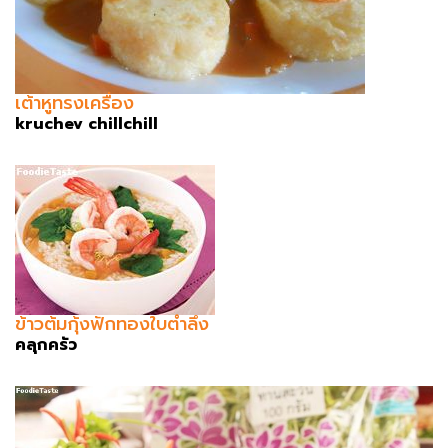
เต้าหูทรงเครื่อง
kruchev chillchill
ข้าวต้มกุ้งฟักทองใบตำลึง
คลุกครัว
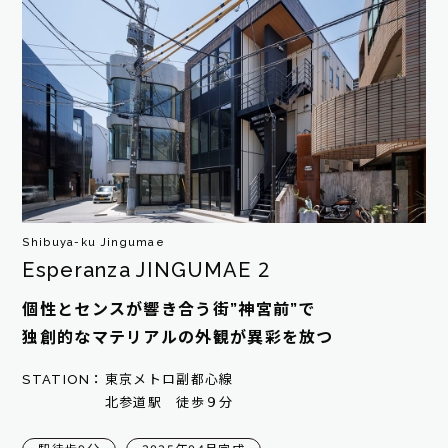
Shibuya-ku Jingumae
Esperanza JINGUMAE 2
個性とセンスが響き合う街”神宮前”で
独創的なマテリアルの外観が異彩を放つ
STATION：
東京メトロ副都心線
北参道駅 徒歩９分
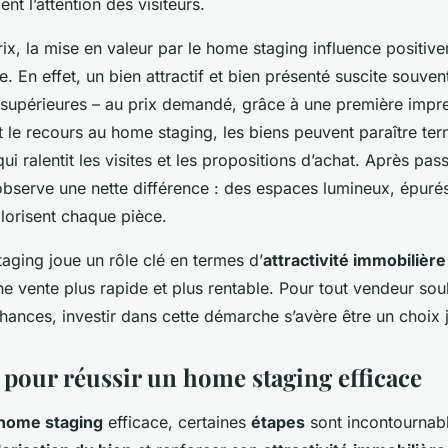
nt l’attention des visiteurs.
ix, la mise en valeur par le home staging influence positiv
e. En effet, un bien attractif et bien présenté suscite souven
 supérieures – au prix demandé, grâce à une première impr
 le recours au home staging, les biens peuvent paraître ter
i ralentit les visites et les propositions d’achat. Après pa
observe une nette différence : des espaces lumineux, épuré
lorisent chaque pièce.
taging joue un rôle clé en termes d’
attractivité immobilière
e vente plus rapide et plus rentable. Pour tout vendeur sou
ances, investir dans cette démarche s’avère être un choix 
s pour réussir un home staging efficace
home staging
efficace, certaines
étapes
sont incontournabl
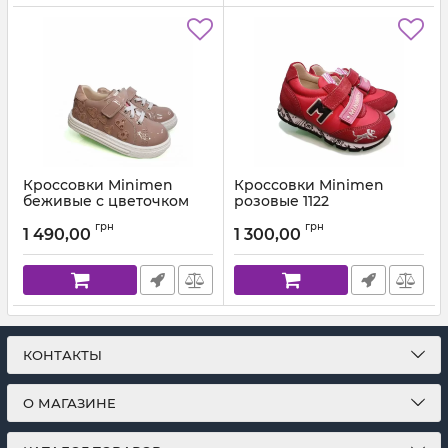
Кроссовки Minimen
Кроссовки Minimen
беживые с цветочком
розовые 1122
01122
Артикул:
1122-12-8А (21-25)-01
грн
грн
1 490,00
1 300,00
Артикул:
01-1228-12-9А (20-24)
КОНТАКТЫ
О МАГАЗИНЕ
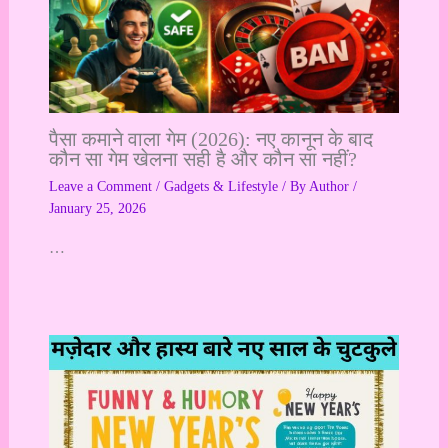
पैसा कमाने वाला गेम (2026): नए कानून के बाद
कौन सा गेम खेलना सही है और कौन सा नहीं?
Leave a Comment
/
Gadgets & Lifestyle
/ By
Author
/
January 25, 2026
…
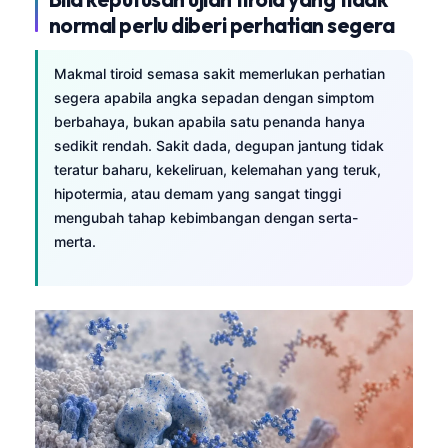
Gàidhlig
normal perlu diberi perhatian segera
Euskara
Македонски јазик
Makmal tiroid semasa sakit memerlukan perhatian
segera apabila angka sepadan dengan simptom
Latviešu valoda
berbahaya, bukan apabila satu penanda hanya
Galego
sedikit rendah. Sakit dada, degupan jantung tidak
অসমীয়া
teratur baharu, kekeliruan, kelemahan yang teruk,
hipotermia, atau demam yang sangat tinggi
සිංහල
mengubah tahap kebimbangan dengan serta-
سنڌي
merta.
پښتو
Slovenčina
Hrvatski
Suomi
Қазақ тілі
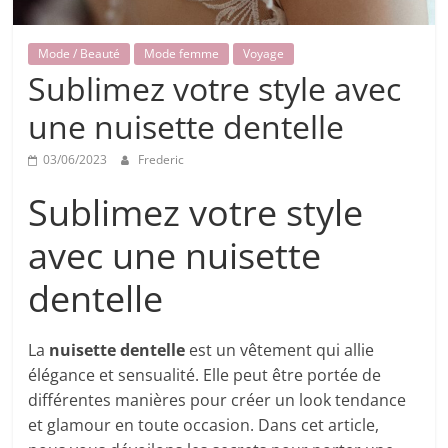
Mode / Beauté
Mode femme
Voyage
Sublimez votre style avec
une nuisette dentelle
03/06/2023
Frederic
Sublimez votre style
avec une nuisette
dentelle
La
nuisette dentelle
est un vêtement qui allie
élégance et sensualité. Elle peut être portée de
différentes manières pour créer un look tendance
et glamour en toute occasion. Dans cet article,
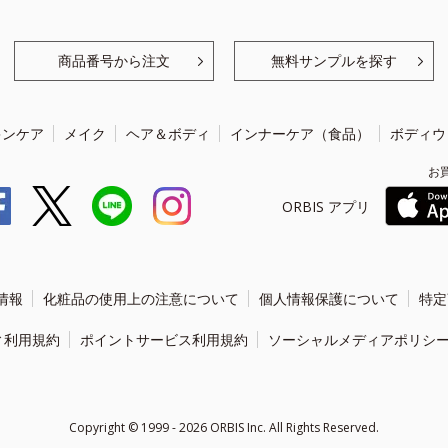
商品番号から注文
無料サンプルを探す
キンケア
メイク
ヘア＆ボディ
インナーケア（食品）
ボディウ
お
ORBIS アプリ
情報
化粧品の使用上の注意について
個人情報保護について
特定
ィ利用規約
ポイントサービス利用規約
ソーシャルメディアポリシ
Copyright ©
1999 - 2026
ORBIS Inc. All Rights Reserved.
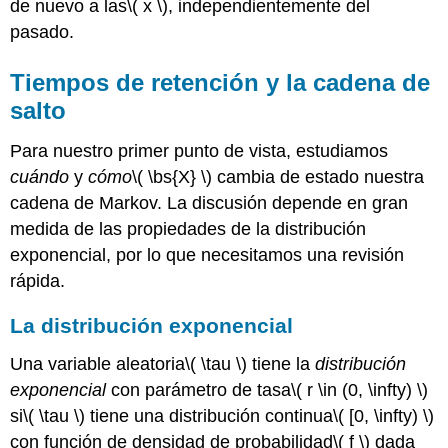
de nuevo a las
\( x \)
, independientemente del
pasado.
Tiempos de retención y la cadena de
salto
Para nuestro primer punto de vista, estudiamos
cuándo
y
cómo
\( \bs{X} \)
cambia de estado nuestra
cadena de Markov. La discusión depende en gran
medida de las propiedades de la distribución
exponencial, por lo que necesitamos una revisión
rápida.
La distribución exponencial
Una variable aleatoria
\( \tau \)
tiene la
distribución
exponencial
con parámetro de tasa
\( r \in (0, \infty) \)
si
\( \tau \)
tiene una distribución continua
\( [0, \infty) \)
con función de densidad de probabilidad
\( f \)
dada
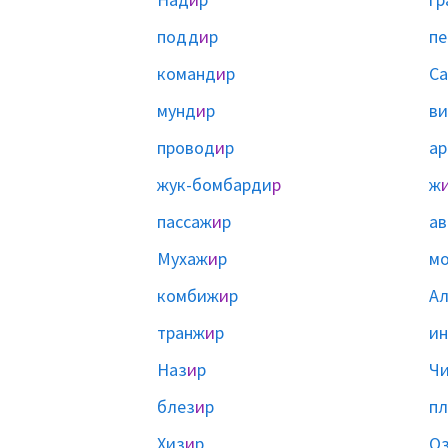
подд
и
р
пе
команд
и
р
С
мунд
и
р
в
провод
и
р
ар
жук-бомбарди
р
ж
пассаж
и
р
ав
Мухаж
и
р
м
комбиж
и
р
А
транж
и
р
и
Наз
и
р
Чи
блез
и
р
пл
Хиз
и
р
О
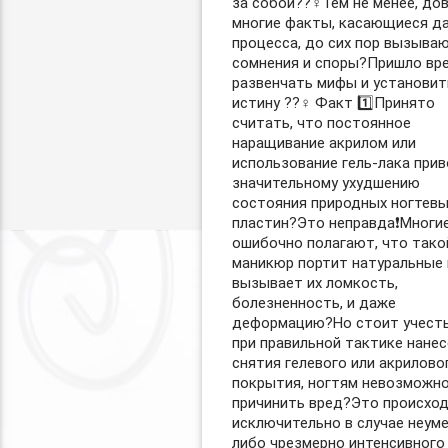
за собой??‍♀️Тем не менее, до
многие факты, касающиеся д
процесса, до сих пор вызыва
сомнения и споры?Пришло вр
развенчать мифы и установит
истину ??‍♀️ Факт 1️⃣Принято
считать, что постоянное
наращивание акрилом или
использование гель-лака прив
значительному ухудшению
состояния природных ногтевы
пластин?Это неправда❗️Многи
ошибочно полагают, что тако
маникюр портит натуральные 
вызывает их ломкость,
болезненность, и даже
деформацию?Но стоит учесть
при правильной тактике нанес
снятия гелевого или акрилово
покрытия, ногтям невозможн
причинить вред?Это происхо
исключительно в случае неум
либо чрезмерно интенсивного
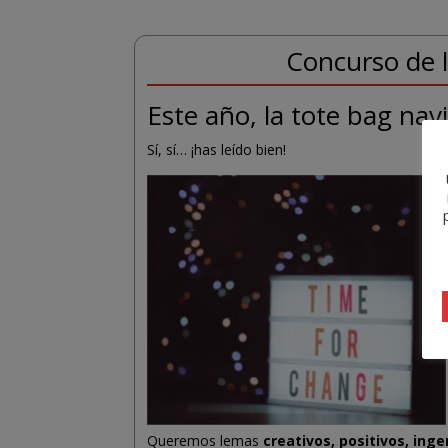
Concurso de l
Este año, la tote bag nav
Sí, sí… ¡has leído bien!
Queremos lemas
creativos, positivos, ing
※
Work request:
Only lines with the string "être" belong in the answer; copy each of them from the listing.

Answer section:
ances, investir dans cette démarche s’avère être un choix 
élégance et sensualité. Elle peut être portée de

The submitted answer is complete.